Louis Leahy Jan 27, 2011 6:06 PM	Thanks peterhau for the insight it’s greatly appreciated. The illegality is associated with not following the procurement guidelines i.e. discriminating against small business. Incidentally I don’t know if you have read the author of this articles subsequent article about the lack of tendering going on that was very interesting to read also. I have no beef with competition I think that is very good but none of the products you mentioned will stop people’s credentials being stolen by phishing, smishing, vishing, spearphishing our solution is the only solution in the market place that will do this. Our solution works to compliment the existing solutions of the vendors you have mentioned we are not really in competition with anyone unless you consider the existing authentication topology competition. It is free but it is fatally flawed and the cause of much of the security problems besetting networks today. We certainly would welcome resellers and distributors in fact that is the primary emphasis of our business to work with intermediaries we don't wish to reinvent the wheel and they will receive the majority of the margin as we are primarily focussed on trying to assist in fixing a very ubiquitous problem but we understand it will not be us who actually does that our role primarily is to get that ball rolling if we can.
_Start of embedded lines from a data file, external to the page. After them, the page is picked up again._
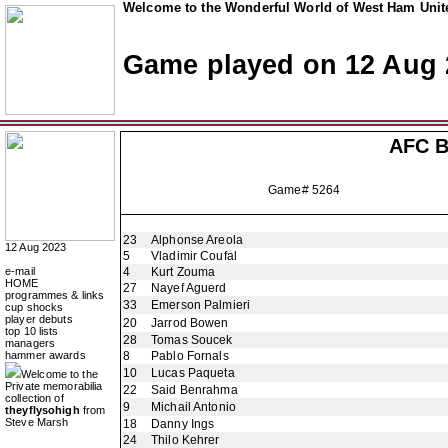
Welcome to the Wonderful World of West Ham Unite
Game played on 12 Aug 
AFC B
Game# 5264
23
Alphonse Areola
12 Aug 2023
5
Vladimir Coufal
e-mail
4
Kurt Zouma
HOME
27
Nayef Aguerd
programmes & links
33
Emerson Palmieri
cup shocks
player debuts
20
Jarrod Bowen
top 10 lists
28
Tomas Soucek
managers
hammer awards
8
Pablo Fornals
10
Lucas Paqueta
Welcome to the
Private memorabilia
22
Said Benrahma
collection of
9
Michail Antonio
theyflysohigh
from
Steve Marsh
18
Danny Ings
24
Thilo Kehrer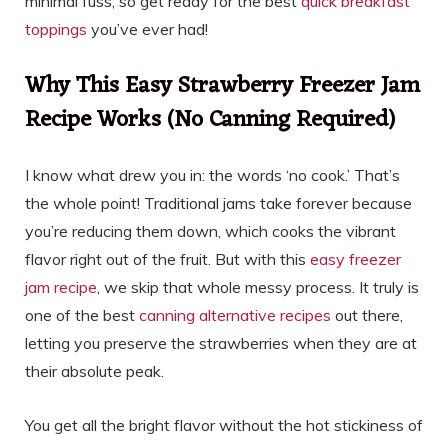
minimal fuss, so get ready for the best
quick breakfast
toppings
you’ve ever had!
Why This Easy Strawberry Freezer Jam
Recipe Works (No Canning Required)
I know what drew you in: the words ‘no cook.’ That’s
the whole point! Traditional jams take forever because
you’re reducing them down, which cooks the vibrant
flavor right out of the fruit. But with this
easy freezer
jam recipe
, we skip that whole messy process. It truly is
one of the best
canning alternative recipes
out there,
letting you preserve the strawberries when they are at
their absolute peak.
You get all the bright flavor without the hot stickiness of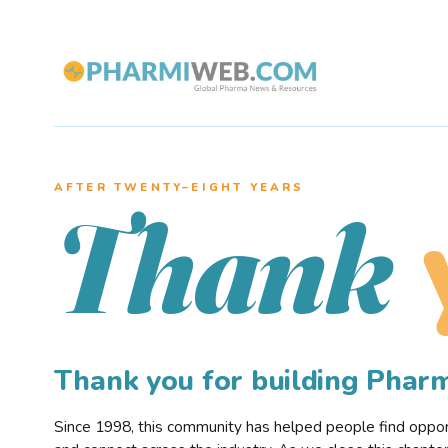
AFTER TWENTY–EIGHT YEARS
Thank
Thank you for building Pha
Since 1998, this community has helped people find opportu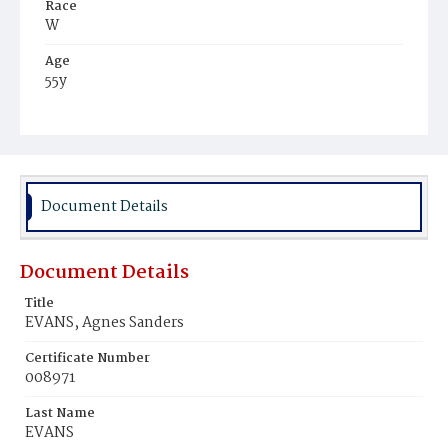
Race
W
Age
55y
Place of Birth
Va.
Burial Place
Congressional Cemetery
Document Details
Document Details
Title
EVANS, Agnes Sanders
Certificate Number
008971
Last Name
EVANS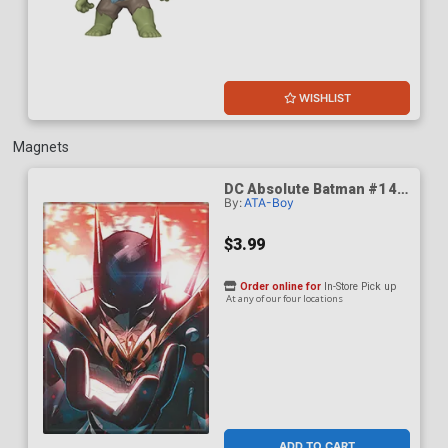
WISHLIST
Magnets
DC Absolute Batman #1 4th
By:
ATA-Boy
Print Cover B Magnet
$3.99
Order online for
In-Store Pick up
At any of our four locations
ADD TO CART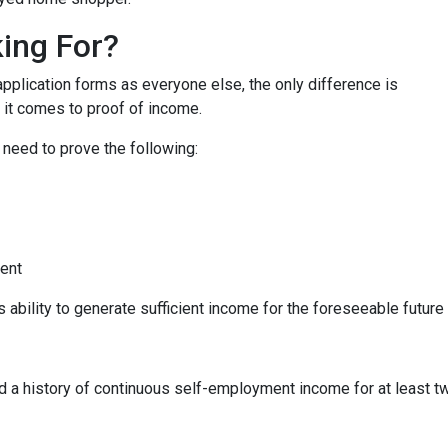
ing For?
lication forms as everyone else, the only difference is
it comes to proof of income.
 need to prove the following:
ment
s ability to generate sufficient income for the foreseeable future
ed a history of continuous self-employment income for at least 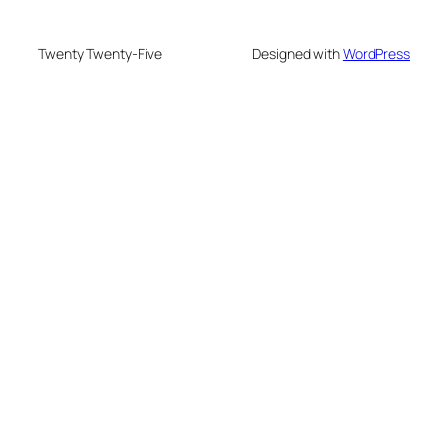
Twenty Twenty-Five
Designed with
WordPress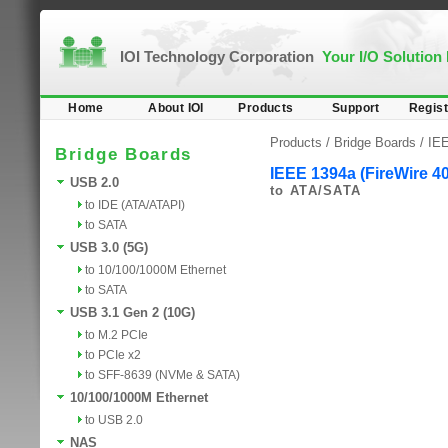
IOI Technology Corporation
Your I/O Solution
Home
About IOI
Products
Support
Regist
Products /
Bridge Boards
/
IEE
Bridge Boards
IEEE 1394a (FireWire 4
USB 2.0
to ATA/SATA
to IDE (ATA/ATAPI)
to SATA
USB 3.0 (5G)
to 10/100/1000M Ethernet
to SATA
USB 3.1 Gen 2 (10G)
to M.2 PCIe
to PCIe x2
to SFF-8639 (NVMe & SATA)
10/100/1000M Ethernet
to USB 2.0
NAS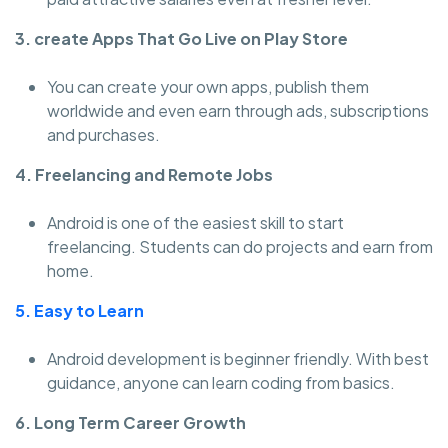
3. create Apps That Go Live on Play Store
You can create your own apps, publish them
worldwide and even earn through ads, subscriptions
and purchases.
4. Freelancing and Remote Jobs
Android is one of the easiest skill to start
freelancing. Students can do projects and earn from
home.
5. Easy to Learn
Android development is beginner friendly. With best
guidance, anyone can learn coding from basics.
6. Long Term Career Growth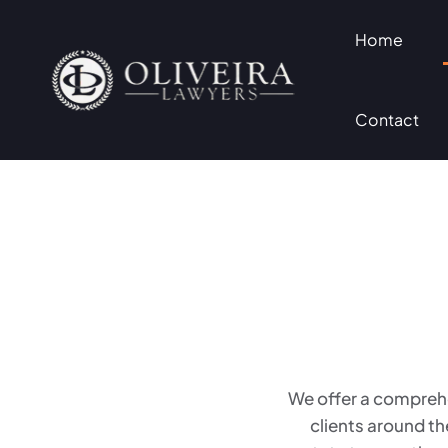
Home
Contact
We offer a comprehe
clients around th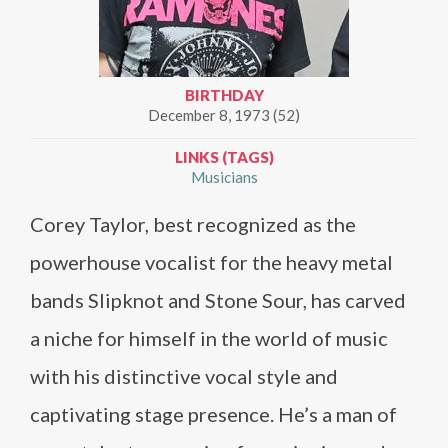
BIRTHDAY
December 8, 1973 (52)
LINKS (TAGS)
Musicians
Corey Taylor, best recognized as the
powerhouse vocalist for the heavy metal
bands Slipknot and Stone Sour, has carved
a niche for himself in the world of music
with his distinctive vocal style and
captivating stage presence. He’s a man of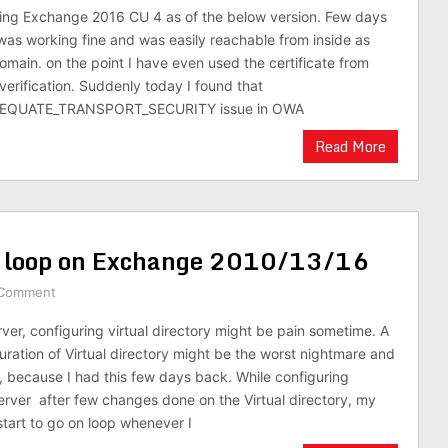
sing Exchange 2016 CU 4 as of the below version. Few days
as working fine and was easily reachable from inside as
domain. on the point I have even used the certificate from
verification. Suddenly today I found that
EQUATE_TRANSPORT_SECURITY issue in OWA
Read More
n loop on Exchange 2010/13/16
 Comment
er, configuring virtual directory might be pain sometime. A
uration of Virtual directory might be the worst nightmare and
p, because I had this few days back. While configuring
erver after few changes done on the Virtual directory, my
art to go on loop whenever I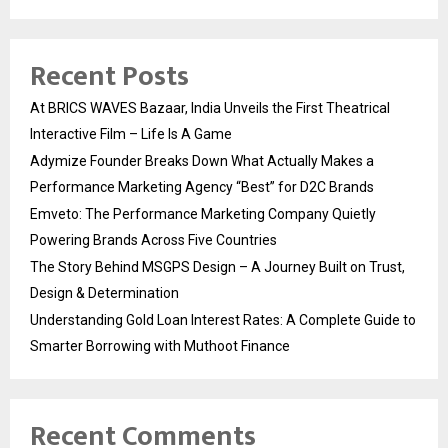
Recent Posts
At BRICS WAVES Bazaar, India Unveils the First Theatrical
Interactive Film – Life Is A Game
Adymize Founder Breaks Down What Actually Makes a
Performance Marketing Agency “Best” for D2C Brands
Emveto: The Performance Marketing Company Quietly
Powering Brands Across Five Countries
The Story Behind MSGPS Design – A Journey Built on Trust,
Design & Determination
Understanding Gold Loan Interest Rates: A Complete Guide to
Smarter Borrowing with Muthoot Finance
Recent Comments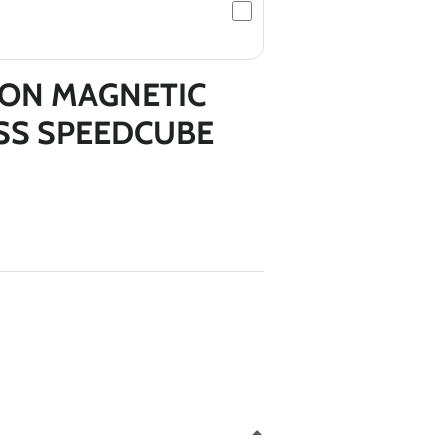
NON MAGNETIC
*
ESS SPEEDCUBE
*
*
*
*
*
*
*
*
*
*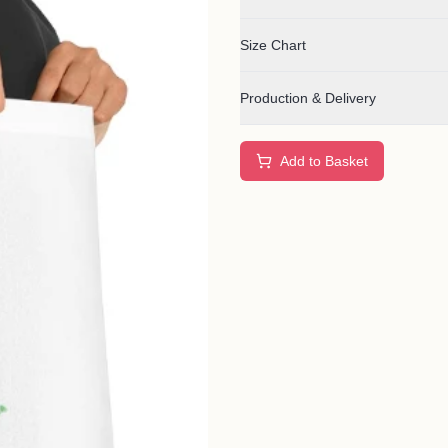
Size Chart
Production & Delivery
Add to Basket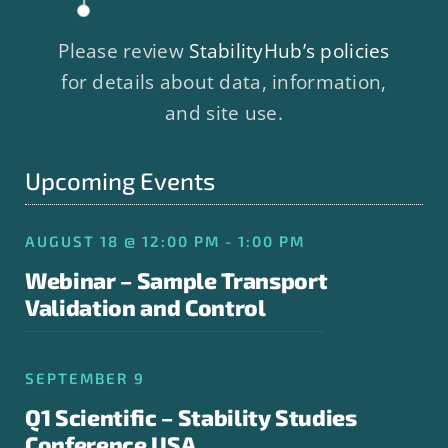
Please review
StabilityHub’s policies
for details about data, information,
and site use.
Upcoming Events
AUGUST 18 @ 12:00 PM - 1:00 PM
Webinar – Sample Transport
Validation and Control
SEPTEMBER 9
Q1 Scientific – Stability Studies
Conference USA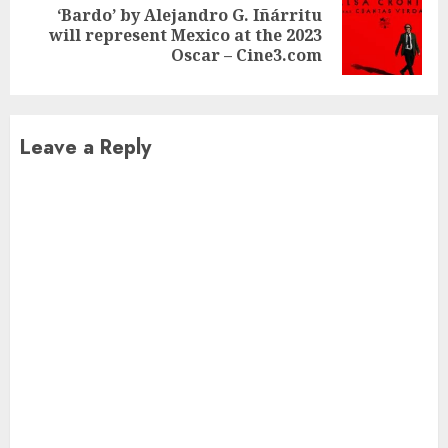
‘Bardo’ by Alejandro G. Iñárritu
Next
will represent Mexico at the 2023
post:
Oscar – Cine3.com
Leave a Reply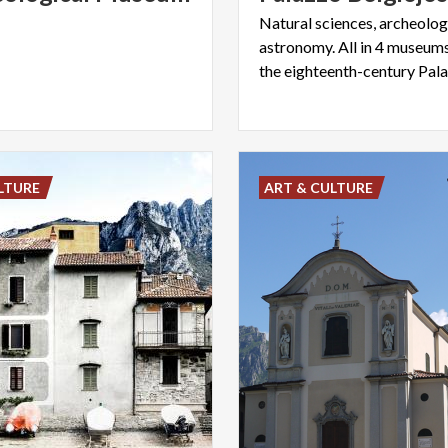
Natural sciences, archeology
astronomy. All in 4 museums
LTURE
ART & CULTURE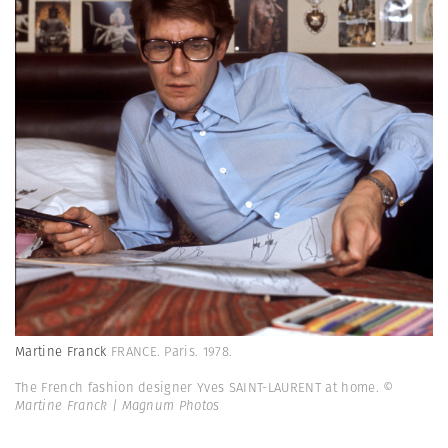
Martine Franck
FRANCE. Paris. 1978.
The French fashion designer Yves SAINT-LAURENT at home.
©
Martine Franck | Magnum Photos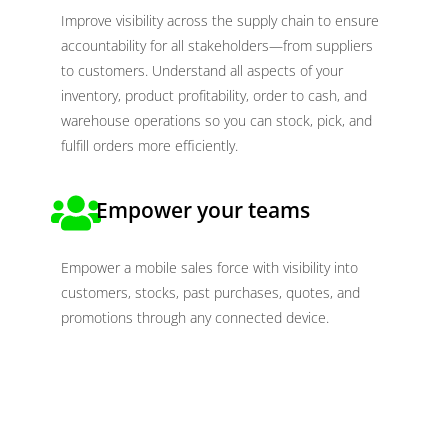
Improve visibility across the supply chain to ensure
accountability for all stakeholders—from suppliers
to customers. Understand all aspects of your
inventory, product profitability, order to cash, and
warehouse operations so you can stock, pick, and
fulfill orders more efficiently.
Empower your teams
Empower a mobile sales force with visibility into
customers, stocks, past purchases, quotes, and
promotions through any connected device.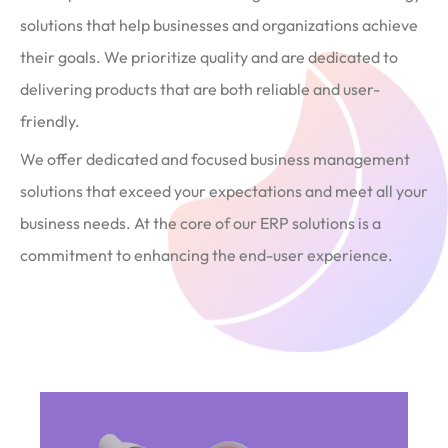
solutions that help businesses and organizations achieve
their goals. We prioritize quality and are dedicated to
delivering products that are both reliable and user-
friendly.
We offer dedicated and focused business management
solutions that exceed your expectations and meet all your
business needs. At the core of our ERP solutions is a
commitment to enhancing the end-user experience.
Deluded I may be but I don’t think I have had an attack of that much hubris just yet to think for a moment that we can usurp incumbents but we need the customer to listen and then go back to their IT committees to a least give the issues due consideration for change to occur or for the intermediaries to start thinking about it when putting forward their solutions.
peterhau Jan 27, 2011 6:34 PM	Louis, I don't think you are deluded. I think you need to sit down with the CollabIT people and see how they can help you. again, I mention the disties, after working for one for 3 years, I know the clout they have in helping a new product get the exposure to the right resellers who are in the areas you want your products in. It may be that a tender comes out with specific requirements, that there is no other defined solution on the market that meets exactly the way yours does. Having a distie in between you and the reseller means that everyone will have your product, and they will have an intimate knowledge of it, after being trained by you.
Louis Leahy Jan 28, 2011 10:33 PM	Thanks Peter we will follow that up.